• EXERCISE OBJECTIVE
An exact transcription is needed, starting with the line that contains "အရေပြားကျန်းမာရေးအတွက် လိုက်နာသင့်တဲ့" and ending with the last line of the records.

(THE RECORDS)

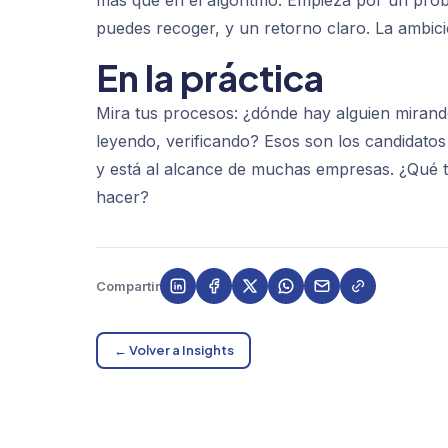
puedes recoger, y un retorno claro. La ambic
En la práctica
Mira tus procesos: ¿dónde hay alguien miran
leyendo, verificando? Esos son los candidatos 
y está al alcance de muchas empresas. ¿Qué ta
hacer?
Compartir
← Volver a Insights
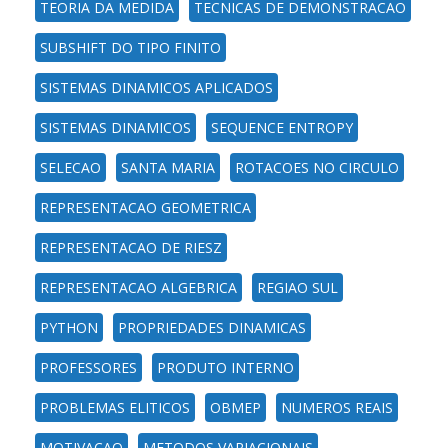
TEORIA DA MEDIDA
TECNICAS DE DEMONSTRACAO
SUBSHIFT DO TIPO FINITO
SISTEMAS DINAMICOS APLICADOS
SISTEMAS DINAMICOS
SEQUENCE ENTROPY
SELECAO
SANTA MARIA
ROTACOES NO CIRCULO
REPRESENTACAO GEOMETRICA
REPRESENTACAO DE RIESZ
REPRESENTACAO ALGEBRICA
REGIAO SUL
PYTHON
PROPRIEDADES DINAMICAS
PROFESSORES
PRODUTO INTERNO
PROBLEMAS ELITICOS
OBMEP
NUMEROS REAIS
MOTIVACAO
METODOS VARIACIONAIS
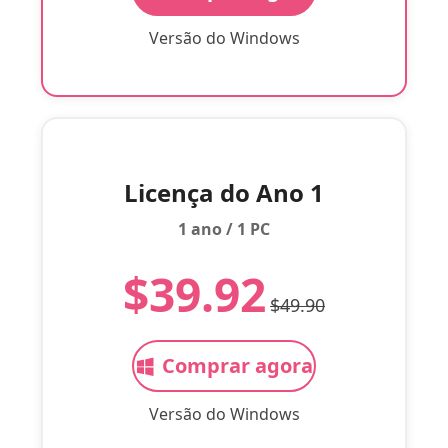
Versão do Windows
Licença do Ano 1
1 ano / 1 PC
$39.92
$49.90
Comprar agora
Versão do Windows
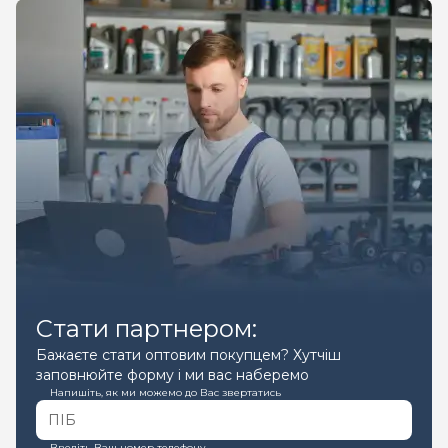
Стати партнером:
Бажаєте стати оптовим покупцем? Хутчіш
заповнюйте форму і ми вас наберемо
Напишіть, як ми можемо до Вас звертатись
Введіть Ваш номер телефону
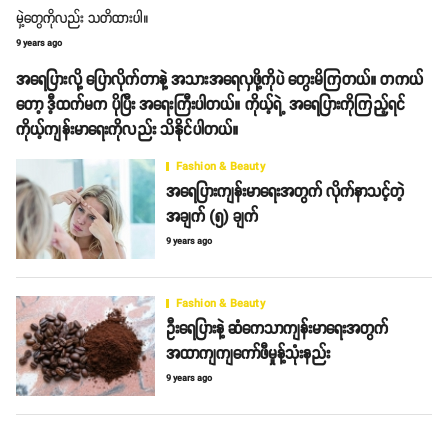
မှဲ့တွေကိုလည်း သတိထားပါ။
9 years ago
အရေပြားလို့ ပြောလိုက်တာနဲ့ အသားအရေလှဖို့ကိုပဲ တွေးမိကြတယ်။ တကယ်
တော့ ဒီ့ထက်မက ပိုပြီး အရေးကြီးပါတယ်။ ကိုယ့်ရဲ့ အရေပြားကိုကြည့်ရင်
ကိုယ့်ကျန်းမာရေးကိုလည်း သိနိုင်ပါတယ်။
Fashion & Beauty
အရေပြားကျန်းမာရေးအတွက် လိုက်နာသင့်တဲ့
အချက် (၅) ချက်
9 years ago
Fashion & Beauty
ဦးရေပြားနဲ့ ဆံကေသာကျန်းမာရေးအတွက်
အထာကျကျကော်ဖီမှုန့်သုံးနည်း
9 years ago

(End THE RECORDS)

• COMPLETED EXERCISE
အရေပြားကျန်းမာရေးအတွက် လိုက်နာသင့်တဲ့
အချက် (၅) ချက်
9 years ago
Fashion & Beauty
ဦးရေပြားနဲ့ ဆံကေသာကျန်းမာရေးအတွက်
အထာကျကျကော်ဖီမှုန့်သုံးနည်း
9 years ago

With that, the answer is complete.